Эта история начинается в одном из таких кафе. Находилось оно на перекрестке в таинственной Праге – городе серых устрашающих башен, тяжелых теней и образцовых чудаков. В молодости я очень любил это кафе. Как магнит притягивали меня бесконечные дискуссии в сигаретном дыму, эта крайне опасная атмосфера, смесь товарищества и враждебности, трогательной готовности помочь и ядовитейшей критики и высокомерия. Для каждого молодого художника это «кафе „Мания величия“» было необходимым испытанием огнем, которое надлежало выдержать, чтобы войти в круг избранных, преодолевших в себе «буржуазность». В весьма редких случаях это кафе становилось веселым чистилищем славы; причем, разумеется, в глазах завсегдатаев слава была рецидивом буржуазности.
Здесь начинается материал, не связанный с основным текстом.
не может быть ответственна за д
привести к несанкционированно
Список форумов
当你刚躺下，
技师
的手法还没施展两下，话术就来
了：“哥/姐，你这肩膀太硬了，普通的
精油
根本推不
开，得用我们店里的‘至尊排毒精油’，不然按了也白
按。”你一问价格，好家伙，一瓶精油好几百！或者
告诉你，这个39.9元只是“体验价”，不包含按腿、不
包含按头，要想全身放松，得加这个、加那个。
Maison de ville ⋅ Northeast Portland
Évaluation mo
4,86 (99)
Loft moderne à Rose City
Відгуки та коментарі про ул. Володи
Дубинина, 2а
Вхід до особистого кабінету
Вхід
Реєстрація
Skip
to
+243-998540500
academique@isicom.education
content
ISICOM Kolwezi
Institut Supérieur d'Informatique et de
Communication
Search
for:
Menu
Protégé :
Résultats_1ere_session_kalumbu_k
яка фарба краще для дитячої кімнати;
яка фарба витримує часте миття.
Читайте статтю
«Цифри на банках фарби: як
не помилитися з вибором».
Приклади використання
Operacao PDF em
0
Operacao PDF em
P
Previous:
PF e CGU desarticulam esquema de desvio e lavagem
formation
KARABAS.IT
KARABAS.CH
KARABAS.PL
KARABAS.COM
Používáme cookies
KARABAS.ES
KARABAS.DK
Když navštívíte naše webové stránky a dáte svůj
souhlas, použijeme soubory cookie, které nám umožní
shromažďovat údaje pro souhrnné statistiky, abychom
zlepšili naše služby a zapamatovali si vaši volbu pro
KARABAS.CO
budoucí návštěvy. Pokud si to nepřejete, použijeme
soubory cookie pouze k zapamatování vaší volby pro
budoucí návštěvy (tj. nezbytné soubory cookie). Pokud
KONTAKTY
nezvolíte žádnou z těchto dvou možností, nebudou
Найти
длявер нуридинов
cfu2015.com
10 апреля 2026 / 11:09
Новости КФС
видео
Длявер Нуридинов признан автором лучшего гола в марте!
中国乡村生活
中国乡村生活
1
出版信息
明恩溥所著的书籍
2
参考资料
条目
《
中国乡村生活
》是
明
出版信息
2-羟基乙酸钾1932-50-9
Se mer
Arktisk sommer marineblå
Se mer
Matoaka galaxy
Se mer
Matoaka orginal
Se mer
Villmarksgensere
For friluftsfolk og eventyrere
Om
Тогда, туманным декабрьским вечером, я сидел в этом кафе с друзьями, хотя был солдатом. Именно тогда я год служил по призыву капралом «императорски-королевского артиллерийского полка». Несколько недель назад вышла моя первая книга – томик стихов под названием «Друг мира». Книга вызвала определенную сенсацию. (В моей родной Праге сенсация получилась исключительно неприятная.) Все-таки среди своих друзей-сверстников я обладал преимуществом: я стал «напечатанным автором», которого одни газеты благосклонно оглаживали, а другие – насмешливо одергивали. Поскольку мне удалось вызвать общественную дискуссию, за столом я оказался в центре нашей компании. Помнится, в тот декабрьский вечер мы говорили о Достоевском. Впрочем, в какой вечер, в какое время года мы не говорили о Достоевском? Он был святым заступником нашего поколения. Вероятно, мы как раз обсуждали «Идиота», когда к нашему столу приблизилось существо, которое будто бы спрыгнуло со страниц этой книги. То был маленький человечек, гном, домовой-доходяга, хотя, несомненно, еще молодой. Он странно держал руки – скрещивал их на животе, и они вяло свисали, как нераскрывшиеся листья. Домовой склонил голову на правое плечо. У него была большая голова, такая огромная, что ее по праву можно было бы обозначить медицинским термином «голова гидроцефала». Над сильно выпуклым лбом рос пучок черных растрепанных волос. Из-под тонких бровей испуганно глядели на нас красивые темные глаза. Никогда больше ни у кого, даже у животных, я не видел такого проникновенного взгляда, в котором накрепко спаяны были страх, страстность и грусть. Вишневые губы – или лучше сказать «губки» – были по-детски сложены сердечком, что контрастировало с гигантским черепом и грустными глазами. Но когда ротик раскрылся, дыра на месте выпавшего зуба больше бросалась в глаза, чем здоровые зубы. Гном дважды обошел наш стол кругом. Голову он все время клонил на правое плечо. Она была слишком тяжела для тонкой шеи. Еще я обратил внимание на праздничную протершуюся визитку, которая бесформенным мешком висела на маленьком тельце. Словно карлику в наследство досталась одежда великана. Внезапно я почувствовал, как это существо подошло ко мне сзади вплотную. Мое ухо просквозил шепот, в котором дрожь ужаса разбавлена была певучестью, с какой ребенок декламирует стихотворение.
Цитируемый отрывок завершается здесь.